# Problem statement
Please return the whole listing word for word.

# Source records
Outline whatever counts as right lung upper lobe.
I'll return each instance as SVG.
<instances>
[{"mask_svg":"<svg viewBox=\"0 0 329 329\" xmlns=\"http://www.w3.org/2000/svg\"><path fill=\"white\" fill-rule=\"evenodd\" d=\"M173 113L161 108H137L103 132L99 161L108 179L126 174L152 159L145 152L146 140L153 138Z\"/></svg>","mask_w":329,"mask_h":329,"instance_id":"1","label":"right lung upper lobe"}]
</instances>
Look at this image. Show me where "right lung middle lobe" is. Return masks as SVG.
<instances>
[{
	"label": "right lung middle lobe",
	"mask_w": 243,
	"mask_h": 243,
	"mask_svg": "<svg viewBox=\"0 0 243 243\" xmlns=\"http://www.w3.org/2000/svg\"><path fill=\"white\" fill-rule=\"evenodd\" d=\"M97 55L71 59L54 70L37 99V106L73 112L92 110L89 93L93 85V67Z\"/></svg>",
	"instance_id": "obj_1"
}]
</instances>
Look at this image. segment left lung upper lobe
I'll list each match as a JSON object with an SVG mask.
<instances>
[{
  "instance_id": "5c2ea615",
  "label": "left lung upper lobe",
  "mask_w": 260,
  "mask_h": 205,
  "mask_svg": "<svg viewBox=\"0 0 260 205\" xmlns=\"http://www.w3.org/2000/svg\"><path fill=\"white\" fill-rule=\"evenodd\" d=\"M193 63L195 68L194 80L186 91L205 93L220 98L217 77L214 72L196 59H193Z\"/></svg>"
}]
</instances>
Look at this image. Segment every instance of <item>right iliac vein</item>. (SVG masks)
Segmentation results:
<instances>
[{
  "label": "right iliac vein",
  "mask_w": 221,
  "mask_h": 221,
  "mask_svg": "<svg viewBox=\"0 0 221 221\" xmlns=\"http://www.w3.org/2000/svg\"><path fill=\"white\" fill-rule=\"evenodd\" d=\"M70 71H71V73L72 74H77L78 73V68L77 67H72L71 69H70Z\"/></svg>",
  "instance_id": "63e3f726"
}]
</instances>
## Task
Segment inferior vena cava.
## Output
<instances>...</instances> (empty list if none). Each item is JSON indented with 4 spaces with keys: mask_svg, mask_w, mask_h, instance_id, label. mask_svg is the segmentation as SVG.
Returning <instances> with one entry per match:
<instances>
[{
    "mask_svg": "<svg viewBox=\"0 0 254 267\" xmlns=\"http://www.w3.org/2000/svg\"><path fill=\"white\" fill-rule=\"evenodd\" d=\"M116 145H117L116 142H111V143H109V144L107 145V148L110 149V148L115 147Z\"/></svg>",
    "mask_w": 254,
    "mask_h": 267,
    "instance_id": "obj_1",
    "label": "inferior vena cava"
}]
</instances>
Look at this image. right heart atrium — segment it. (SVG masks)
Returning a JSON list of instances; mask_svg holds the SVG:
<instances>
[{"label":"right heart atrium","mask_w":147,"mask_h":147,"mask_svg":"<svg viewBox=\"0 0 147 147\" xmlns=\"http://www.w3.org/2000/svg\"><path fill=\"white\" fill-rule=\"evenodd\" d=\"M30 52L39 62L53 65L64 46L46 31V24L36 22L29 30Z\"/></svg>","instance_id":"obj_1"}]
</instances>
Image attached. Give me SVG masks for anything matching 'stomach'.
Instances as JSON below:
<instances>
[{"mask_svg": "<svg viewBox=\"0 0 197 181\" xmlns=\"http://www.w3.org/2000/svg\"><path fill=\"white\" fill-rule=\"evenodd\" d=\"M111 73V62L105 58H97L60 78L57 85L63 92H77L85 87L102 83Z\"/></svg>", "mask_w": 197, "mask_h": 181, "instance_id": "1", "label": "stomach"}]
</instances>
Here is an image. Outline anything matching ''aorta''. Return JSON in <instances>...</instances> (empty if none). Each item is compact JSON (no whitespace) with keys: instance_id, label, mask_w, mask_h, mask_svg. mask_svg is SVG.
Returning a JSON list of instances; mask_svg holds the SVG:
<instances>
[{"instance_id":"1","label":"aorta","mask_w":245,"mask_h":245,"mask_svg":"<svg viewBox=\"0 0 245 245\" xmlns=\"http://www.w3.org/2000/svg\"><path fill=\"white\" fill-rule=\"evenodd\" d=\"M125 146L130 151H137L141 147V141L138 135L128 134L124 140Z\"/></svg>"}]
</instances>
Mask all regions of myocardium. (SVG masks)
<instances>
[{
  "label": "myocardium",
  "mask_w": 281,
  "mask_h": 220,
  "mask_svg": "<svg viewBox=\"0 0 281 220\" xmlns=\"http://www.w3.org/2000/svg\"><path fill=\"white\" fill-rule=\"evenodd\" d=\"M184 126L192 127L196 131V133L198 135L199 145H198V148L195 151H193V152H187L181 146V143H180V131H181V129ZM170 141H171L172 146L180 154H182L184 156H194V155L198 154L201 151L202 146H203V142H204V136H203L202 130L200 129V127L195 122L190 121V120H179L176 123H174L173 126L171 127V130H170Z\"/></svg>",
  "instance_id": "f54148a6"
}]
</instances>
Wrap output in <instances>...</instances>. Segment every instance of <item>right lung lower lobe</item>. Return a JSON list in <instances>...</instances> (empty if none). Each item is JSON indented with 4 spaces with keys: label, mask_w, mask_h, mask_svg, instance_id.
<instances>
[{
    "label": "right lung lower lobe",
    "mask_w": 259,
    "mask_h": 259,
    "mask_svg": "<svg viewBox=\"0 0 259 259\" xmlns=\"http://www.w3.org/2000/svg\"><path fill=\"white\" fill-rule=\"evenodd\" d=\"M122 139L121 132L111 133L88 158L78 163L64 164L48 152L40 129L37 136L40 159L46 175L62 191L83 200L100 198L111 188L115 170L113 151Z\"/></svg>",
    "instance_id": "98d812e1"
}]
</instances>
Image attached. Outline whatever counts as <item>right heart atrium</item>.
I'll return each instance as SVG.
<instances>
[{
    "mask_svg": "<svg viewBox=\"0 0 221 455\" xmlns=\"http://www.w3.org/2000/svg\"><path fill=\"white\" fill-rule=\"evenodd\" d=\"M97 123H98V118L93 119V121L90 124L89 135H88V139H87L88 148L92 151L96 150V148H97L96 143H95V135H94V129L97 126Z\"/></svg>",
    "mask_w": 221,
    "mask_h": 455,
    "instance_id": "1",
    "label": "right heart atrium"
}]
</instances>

# Exercise result
Outline whatever counts as right lung upper lobe.
I'll return each instance as SVG.
<instances>
[{"mask_svg":"<svg viewBox=\"0 0 329 329\" xmlns=\"http://www.w3.org/2000/svg\"><path fill=\"white\" fill-rule=\"evenodd\" d=\"M173 113L161 108H137L103 132L99 161L108 179L126 174L152 159L145 152L146 140L153 138Z\"/></svg>","mask_w":329,"mask_h":329,"instance_id":"1","label":"right lung upper lobe"}]
</instances>
Look at this image. Show me where "right lung middle lobe" is. Return masks as SVG.
<instances>
[{
	"label": "right lung middle lobe",
	"mask_w": 243,
	"mask_h": 243,
	"mask_svg": "<svg viewBox=\"0 0 243 243\" xmlns=\"http://www.w3.org/2000/svg\"><path fill=\"white\" fill-rule=\"evenodd\" d=\"M97 55L71 59L54 70L37 99V106L73 112L92 110L89 93L93 85V67Z\"/></svg>",
	"instance_id": "obj_1"
}]
</instances>
Look at this image. segment left lung upper lobe
I'll list each match as a JSON object with an SVG mask.
<instances>
[{
  "instance_id": "5c2ea615",
  "label": "left lung upper lobe",
  "mask_w": 260,
  "mask_h": 205,
  "mask_svg": "<svg viewBox=\"0 0 260 205\" xmlns=\"http://www.w3.org/2000/svg\"><path fill=\"white\" fill-rule=\"evenodd\" d=\"M193 63L195 68L194 80L186 91L205 93L220 98L217 77L214 72L196 59H193Z\"/></svg>"
}]
</instances>
Look at this image. Segment every instance of <item>right iliac vein</item>. (SVG masks)
Segmentation results:
<instances>
[{
  "label": "right iliac vein",
  "mask_w": 221,
  "mask_h": 221,
  "mask_svg": "<svg viewBox=\"0 0 221 221\" xmlns=\"http://www.w3.org/2000/svg\"><path fill=\"white\" fill-rule=\"evenodd\" d=\"M70 71H71V73L72 74H77L78 73V68L77 67H72L71 69H70Z\"/></svg>",
  "instance_id": "63e3f726"
}]
</instances>
## Task
Segment inferior vena cava.
## Output
<instances>...</instances> (empty list if none). Each item is JSON indented with 4 spaces with keys: mask_svg, mask_w, mask_h, instance_id, label. mask_svg is the segmentation as SVG.
Returning <instances> with one entry per match:
<instances>
[{
    "mask_svg": "<svg viewBox=\"0 0 254 267\" xmlns=\"http://www.w3.org/2000/svg\"><path fill=\"white\" fill-rule=\"evenodd\" d=\"M116 145H117L116 142H111V143H109V144L107 145V148L110 149V148L115 147Z\"/></svg>",
    "mask_w": 254,
    "mask_h": 267,
    "instance_id": "obj_1",
    "label": "inferior vena cava"
}]
</instances>
Look at this image. right heart atrium — segment it. (SVG masks)
Returning a JSON list of instances; mask_svg holds the SVG:
<instances>
[{"label":"right heart atrium","mask_w":147,"mask_h":147,"mask_svg":"<svg viewBox=\"0 0 147 147\" xmlns=\"http://www.w3.org/2000/svg\"><path fill=\"white\" fill-rule=\"evenodd\" d=\"M30 52L39 62L53 65L64 46L46 31V24L36 22L29 30Z\"/></svg>","instance_id":"obj_1"}]
</instances>
Image attached. Give me SVG masks for anything matching 'stomach'.
Instances as JSON below:
<instances>
[{"mask_svg": "<svg viewBox=\"0 0 197 181\" xmlns=\"http://www.w3.org/2000/svg\"><path fill=\"white\" fill-rule=\"evenodd\" d=\"M111 73V62L105 58H97L60 78L57 85L63 92H77L85 87L102 83Z\"/></svg>", "mask_w": 197, "mask_h": 181, "instance_id": "1", "label": "stomach"}]
</instances>
Here is an image. Outline anything matching ''aorta''. Return JSON in <instances>...</instances> (empty if none). Each item is compact JSON (no whitespace) with keys: instance_id, label, mask_w, mask_h, mask_svg. mask_svg is SVG.
Returning a JSON list of instances; mask_svg holds the SVG:
<instances>
[{"instance_id":"1","label":"aorta","mask_w":245,"mask_h":245,"mask_svg":"<svg viewBox=\"0 0 245 245\" xmlns=\"http://www.w3.org/2000/svg\"><path fill=\"white\" fill-rule=\"evenodd\" d=\"M125 146L130 151H137L141 147V141L138 135L128 134L124 140Z\"/></svg>"}]
</instances>
Mask all regions of myocardium. (SVG masks)
<instances>
[{
  "label": "myocardium",
  "mask_w": 281,
  "mask_h": 220,
  "mask_svg": "<svg viewBox=\"0 0 281 220\" xmlns=\"http://www.w3.org/2000/svg\"><path fill=\"white\" fill-rule=\"evenodd\" d=\"M184 126L192 127L196 131V133L198 135L199 145H198V148L195 151H193V152H187L181 146V143H180V131H181V129ZM170 141H171L172 146L180 154H182L184 156H194V155L198 154L201 151L202 146H203V142H204V136H203L202 130L200 129V127L195 122L190 121V120H179L176 123H174L173 126L171 127V130H170Z\"/></svg>",
  "instance_id": "f54148a6"
}]
</instances>
Wrap output in <instances>...</instances>. Segment every instance of <item>right lung lower lobe</item>. Return a JSON list in <instances>...</instances> (empty if none). Each item is JSON indented with 4 spaces with keys: label, mask_w, mask_h, mask_svg, instance_id.
<instances>
[{
    "label": "right lung lower lobe",
    "mask_w": 259,
    "mask_h": 259,
    "mask_svg": "<svg viewBox=\"0 0 259 259\" xmlns=\"http://www.w3.org/2000/svg\"><path fill=\"white\" fill-rule=\"evenodd\" d=\"M122 139L121 132L111 133L88 158L78 163L64 164L48 152L40 129L37 136L40 159L46 175L62 191L83 200L100 198L111 188L115 170L113 151Z\"/></svg>",
    "instance_id": "98d812e1"
}]
</instances>
Image attached. Outline whatever counts as <item>right heart atrium</item>.
I'll return each instance as SVG.
<instances>
[{
    "mask_svg": "<svg viewBox=\"0 0 221 455\" xmlns=\"http://www.w3.org/2000/svg\"><path fill=\"white\" fill-rule=\"evenodd\" d=\"M97 123H98V118L93 119V121L90 124L89 135H88V139H87L88 148L92 151L96 150V148H97L96 143H95V135H94V129L97 126Z\"/></svg>",
    "mask_w": 221,
    "mask_h": 455,
    "instance_id": "1",
    "label": "right heart atrium"
}]
</instances>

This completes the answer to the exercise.